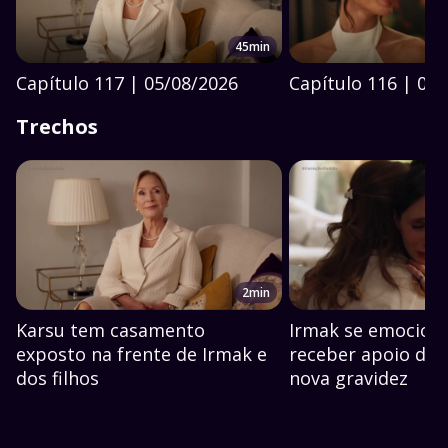
45min
Capítulo 117 | 05/08/2026
Capítulo 116 | 04
Trechos
2min
Karsu tem casamento
Irmak se emociona
exposto na frente de Irmak e
receber apoio de F
dos filhos
nova gravidez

_What the task asks_
Could you set down every record above word for word, leaving out the pictures?

_Output of the task_
45min
Capítulo 117 | 05/08/2026
Capítulo 116 | 04
Trechos
2min
Karsu tem casamento
Irmak se emociona
exposto na frente de Irmak e
receber apoio de F
dos filhos
nova gravidez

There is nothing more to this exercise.